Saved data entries
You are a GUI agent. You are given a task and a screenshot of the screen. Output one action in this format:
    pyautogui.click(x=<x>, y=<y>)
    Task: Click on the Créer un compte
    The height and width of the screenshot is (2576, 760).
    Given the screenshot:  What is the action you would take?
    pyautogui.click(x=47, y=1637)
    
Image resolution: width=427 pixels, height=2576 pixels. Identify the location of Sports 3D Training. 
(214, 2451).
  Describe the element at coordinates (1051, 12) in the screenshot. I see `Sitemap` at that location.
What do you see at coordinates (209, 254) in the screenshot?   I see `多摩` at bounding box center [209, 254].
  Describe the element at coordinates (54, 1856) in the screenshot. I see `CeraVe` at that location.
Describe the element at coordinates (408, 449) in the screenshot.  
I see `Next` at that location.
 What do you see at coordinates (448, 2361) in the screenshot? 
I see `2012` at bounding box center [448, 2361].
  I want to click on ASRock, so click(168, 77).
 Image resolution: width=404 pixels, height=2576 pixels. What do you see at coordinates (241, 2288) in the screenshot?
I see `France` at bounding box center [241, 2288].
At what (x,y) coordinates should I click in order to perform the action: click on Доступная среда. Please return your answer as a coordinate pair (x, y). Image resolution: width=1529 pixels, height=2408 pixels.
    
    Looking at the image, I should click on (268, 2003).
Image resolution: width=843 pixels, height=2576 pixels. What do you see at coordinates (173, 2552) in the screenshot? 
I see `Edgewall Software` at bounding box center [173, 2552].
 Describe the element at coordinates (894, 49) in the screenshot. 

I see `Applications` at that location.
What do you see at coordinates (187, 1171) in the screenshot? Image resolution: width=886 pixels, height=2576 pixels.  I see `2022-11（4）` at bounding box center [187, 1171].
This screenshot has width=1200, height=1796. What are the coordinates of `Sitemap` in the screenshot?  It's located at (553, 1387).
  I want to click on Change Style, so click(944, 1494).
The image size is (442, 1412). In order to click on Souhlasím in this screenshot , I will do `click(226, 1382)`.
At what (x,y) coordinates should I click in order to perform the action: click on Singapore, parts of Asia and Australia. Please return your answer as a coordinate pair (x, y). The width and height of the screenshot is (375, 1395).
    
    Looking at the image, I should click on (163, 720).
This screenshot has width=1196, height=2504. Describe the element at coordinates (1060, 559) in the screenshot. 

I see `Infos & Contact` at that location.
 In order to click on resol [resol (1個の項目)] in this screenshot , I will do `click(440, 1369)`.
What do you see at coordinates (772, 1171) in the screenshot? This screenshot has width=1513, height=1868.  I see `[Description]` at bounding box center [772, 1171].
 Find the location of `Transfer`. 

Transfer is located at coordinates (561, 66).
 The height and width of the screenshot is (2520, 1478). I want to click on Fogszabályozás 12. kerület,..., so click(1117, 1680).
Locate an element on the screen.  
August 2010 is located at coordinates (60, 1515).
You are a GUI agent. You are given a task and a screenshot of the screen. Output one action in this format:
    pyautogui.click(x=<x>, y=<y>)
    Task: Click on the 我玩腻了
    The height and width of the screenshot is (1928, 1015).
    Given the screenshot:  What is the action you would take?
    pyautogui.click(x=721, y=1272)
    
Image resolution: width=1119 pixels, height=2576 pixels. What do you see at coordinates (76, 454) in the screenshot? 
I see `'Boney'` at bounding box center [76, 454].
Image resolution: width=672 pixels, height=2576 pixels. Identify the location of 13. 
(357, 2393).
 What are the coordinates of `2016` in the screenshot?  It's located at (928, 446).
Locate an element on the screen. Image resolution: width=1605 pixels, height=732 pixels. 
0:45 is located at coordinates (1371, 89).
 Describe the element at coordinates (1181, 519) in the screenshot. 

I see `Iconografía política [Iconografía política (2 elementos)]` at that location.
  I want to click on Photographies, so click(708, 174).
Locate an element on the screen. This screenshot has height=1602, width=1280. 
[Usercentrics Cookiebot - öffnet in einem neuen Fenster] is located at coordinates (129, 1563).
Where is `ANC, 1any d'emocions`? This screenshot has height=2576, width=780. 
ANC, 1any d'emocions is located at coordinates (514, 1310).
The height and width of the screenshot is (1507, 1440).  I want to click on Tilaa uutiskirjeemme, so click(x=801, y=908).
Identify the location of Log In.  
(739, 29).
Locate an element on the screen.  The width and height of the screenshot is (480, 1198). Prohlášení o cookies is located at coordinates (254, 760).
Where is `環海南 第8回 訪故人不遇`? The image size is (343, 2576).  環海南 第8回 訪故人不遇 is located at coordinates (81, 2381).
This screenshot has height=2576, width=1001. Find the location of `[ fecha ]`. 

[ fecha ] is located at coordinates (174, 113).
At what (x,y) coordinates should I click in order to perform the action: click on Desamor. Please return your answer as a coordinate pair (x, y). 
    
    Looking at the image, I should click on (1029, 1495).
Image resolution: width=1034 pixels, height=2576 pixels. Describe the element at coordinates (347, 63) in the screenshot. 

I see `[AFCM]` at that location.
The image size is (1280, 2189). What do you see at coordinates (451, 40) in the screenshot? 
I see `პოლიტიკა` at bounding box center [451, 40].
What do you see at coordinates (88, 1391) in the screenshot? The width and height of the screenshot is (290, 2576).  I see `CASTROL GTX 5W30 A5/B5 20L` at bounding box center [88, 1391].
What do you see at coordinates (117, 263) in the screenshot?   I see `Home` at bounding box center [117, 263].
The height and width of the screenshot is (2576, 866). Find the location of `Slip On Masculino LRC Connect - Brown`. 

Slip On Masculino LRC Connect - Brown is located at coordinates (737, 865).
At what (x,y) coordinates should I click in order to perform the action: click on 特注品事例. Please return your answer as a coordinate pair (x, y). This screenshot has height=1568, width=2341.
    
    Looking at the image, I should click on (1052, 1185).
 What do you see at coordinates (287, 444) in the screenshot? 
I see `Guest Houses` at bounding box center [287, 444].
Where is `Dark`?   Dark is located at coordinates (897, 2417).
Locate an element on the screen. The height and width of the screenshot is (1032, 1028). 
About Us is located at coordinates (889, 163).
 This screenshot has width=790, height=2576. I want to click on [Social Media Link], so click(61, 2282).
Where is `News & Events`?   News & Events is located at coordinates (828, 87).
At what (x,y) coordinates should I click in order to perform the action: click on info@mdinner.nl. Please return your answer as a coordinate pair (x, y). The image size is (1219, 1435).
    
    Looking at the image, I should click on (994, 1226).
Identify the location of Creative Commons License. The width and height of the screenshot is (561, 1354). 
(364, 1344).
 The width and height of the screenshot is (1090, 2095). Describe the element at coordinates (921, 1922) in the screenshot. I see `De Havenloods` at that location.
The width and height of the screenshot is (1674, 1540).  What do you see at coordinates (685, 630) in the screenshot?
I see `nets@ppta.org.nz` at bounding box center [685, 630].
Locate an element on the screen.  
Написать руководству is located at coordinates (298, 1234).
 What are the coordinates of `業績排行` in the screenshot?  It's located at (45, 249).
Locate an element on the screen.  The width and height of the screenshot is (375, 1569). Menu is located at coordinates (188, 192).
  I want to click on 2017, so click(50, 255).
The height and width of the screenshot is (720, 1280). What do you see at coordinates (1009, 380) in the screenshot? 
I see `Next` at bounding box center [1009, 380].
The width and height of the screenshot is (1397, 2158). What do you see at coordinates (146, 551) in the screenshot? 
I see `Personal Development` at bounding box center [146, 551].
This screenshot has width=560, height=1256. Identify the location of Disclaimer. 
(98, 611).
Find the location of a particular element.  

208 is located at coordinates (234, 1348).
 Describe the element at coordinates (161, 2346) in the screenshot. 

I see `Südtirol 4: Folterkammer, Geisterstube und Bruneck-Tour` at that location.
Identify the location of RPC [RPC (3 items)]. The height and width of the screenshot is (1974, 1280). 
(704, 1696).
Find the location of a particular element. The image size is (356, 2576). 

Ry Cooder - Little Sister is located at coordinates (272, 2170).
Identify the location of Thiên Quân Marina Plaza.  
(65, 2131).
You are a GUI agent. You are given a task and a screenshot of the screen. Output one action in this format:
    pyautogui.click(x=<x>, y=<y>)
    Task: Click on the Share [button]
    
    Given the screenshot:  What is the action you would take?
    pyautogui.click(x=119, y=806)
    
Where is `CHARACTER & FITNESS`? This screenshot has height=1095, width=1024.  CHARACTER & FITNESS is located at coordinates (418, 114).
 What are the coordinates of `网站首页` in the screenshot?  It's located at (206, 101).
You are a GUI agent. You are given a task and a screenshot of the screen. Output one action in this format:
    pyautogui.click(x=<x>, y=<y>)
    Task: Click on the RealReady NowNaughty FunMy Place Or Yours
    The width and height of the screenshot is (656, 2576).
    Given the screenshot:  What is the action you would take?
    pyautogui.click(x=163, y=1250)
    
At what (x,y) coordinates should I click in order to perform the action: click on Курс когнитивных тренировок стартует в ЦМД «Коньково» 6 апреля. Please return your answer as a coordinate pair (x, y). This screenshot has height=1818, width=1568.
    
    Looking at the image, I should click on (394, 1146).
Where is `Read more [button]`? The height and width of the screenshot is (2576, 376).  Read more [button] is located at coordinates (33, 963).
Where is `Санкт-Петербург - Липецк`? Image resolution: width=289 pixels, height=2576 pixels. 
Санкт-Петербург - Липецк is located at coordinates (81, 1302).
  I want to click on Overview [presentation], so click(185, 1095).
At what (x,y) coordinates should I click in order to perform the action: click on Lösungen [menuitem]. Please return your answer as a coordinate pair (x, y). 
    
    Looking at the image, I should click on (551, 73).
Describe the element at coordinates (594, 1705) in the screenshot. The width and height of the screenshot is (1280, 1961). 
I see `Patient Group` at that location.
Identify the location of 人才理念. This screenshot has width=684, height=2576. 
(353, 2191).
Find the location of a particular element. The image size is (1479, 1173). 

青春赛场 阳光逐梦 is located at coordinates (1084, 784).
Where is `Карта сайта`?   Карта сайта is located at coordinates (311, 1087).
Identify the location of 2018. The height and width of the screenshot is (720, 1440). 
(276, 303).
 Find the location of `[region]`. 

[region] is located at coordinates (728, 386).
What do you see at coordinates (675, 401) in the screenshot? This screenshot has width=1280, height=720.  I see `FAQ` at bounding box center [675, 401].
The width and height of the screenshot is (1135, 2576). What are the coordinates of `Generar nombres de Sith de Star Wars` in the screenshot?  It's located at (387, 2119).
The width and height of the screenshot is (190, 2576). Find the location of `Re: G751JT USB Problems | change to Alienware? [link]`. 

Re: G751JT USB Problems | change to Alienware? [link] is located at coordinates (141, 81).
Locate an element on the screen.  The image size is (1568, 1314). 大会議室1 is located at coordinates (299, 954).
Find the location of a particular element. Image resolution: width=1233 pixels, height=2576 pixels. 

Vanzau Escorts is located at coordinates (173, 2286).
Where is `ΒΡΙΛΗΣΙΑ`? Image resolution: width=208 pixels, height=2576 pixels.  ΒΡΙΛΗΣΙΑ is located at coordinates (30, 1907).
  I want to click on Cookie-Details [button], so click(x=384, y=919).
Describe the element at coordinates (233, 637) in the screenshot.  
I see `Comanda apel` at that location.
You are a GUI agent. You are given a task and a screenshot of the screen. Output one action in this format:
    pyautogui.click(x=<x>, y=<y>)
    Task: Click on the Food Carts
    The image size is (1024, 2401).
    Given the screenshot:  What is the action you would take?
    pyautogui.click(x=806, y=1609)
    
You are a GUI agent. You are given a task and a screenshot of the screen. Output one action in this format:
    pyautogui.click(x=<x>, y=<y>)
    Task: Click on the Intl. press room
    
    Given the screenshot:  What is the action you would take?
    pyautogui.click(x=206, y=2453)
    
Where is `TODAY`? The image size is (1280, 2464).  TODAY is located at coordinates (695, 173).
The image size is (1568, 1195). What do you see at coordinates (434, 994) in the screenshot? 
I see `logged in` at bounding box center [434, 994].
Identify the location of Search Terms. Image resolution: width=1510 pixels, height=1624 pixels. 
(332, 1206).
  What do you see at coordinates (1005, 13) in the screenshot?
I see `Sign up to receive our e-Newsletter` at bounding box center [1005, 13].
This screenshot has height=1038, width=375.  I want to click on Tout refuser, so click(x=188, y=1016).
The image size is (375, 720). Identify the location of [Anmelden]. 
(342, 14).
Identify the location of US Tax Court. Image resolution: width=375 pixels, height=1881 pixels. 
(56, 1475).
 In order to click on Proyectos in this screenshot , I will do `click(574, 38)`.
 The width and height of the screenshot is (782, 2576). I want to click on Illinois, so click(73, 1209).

* [What is required]: Above are the records. Copy the lines beginning at the one that has "click on Lösungen" and ending with the one that has "The width and height of the screenshot is (1135, 2576).", unchanged.

* [Exercise response]:
At what (x,y) coordinates should I click in order to perform the action: click on Lösungen [menuitem]. Please return your answer as a coordinate pair (x, y). 
    
    Looking at the image, I should click on (551, 73).
Describe the element at coordinates (594, 1705) in the screenshot. The width and height of the screenshot is (1280, 1961). 
I see `Patient Group` at that location.
Identify the location of 人才理念. This screenshot has width=684, height=2576. 
(353, 2191).
Find the location of a particular element. The image size is (1479, 1173). 

青春赛场 阳光逐梦 is located at coordinates (1084, 784).
Where is `Карта сайта`?   Карта сайта is located at coordinates (311, 1087).
Identify the location of 2018. The height and width of the screenshot is (720, 1440). 
(276, 303).
 Find the location of `[region]`. 

[region] is located at coordinates (728, 386).
What do you see at coordinates (675, 401) in the screenshot? This screenshot has width=1280, height=720.  I see `FAQ` at bounding box center [675, 401].
The width and height of the screenshot is (1135, 2576). What are the coordinates of `Generar nombres de Sith de Star Wars` in the screenshot?  It's located at (387, 2119).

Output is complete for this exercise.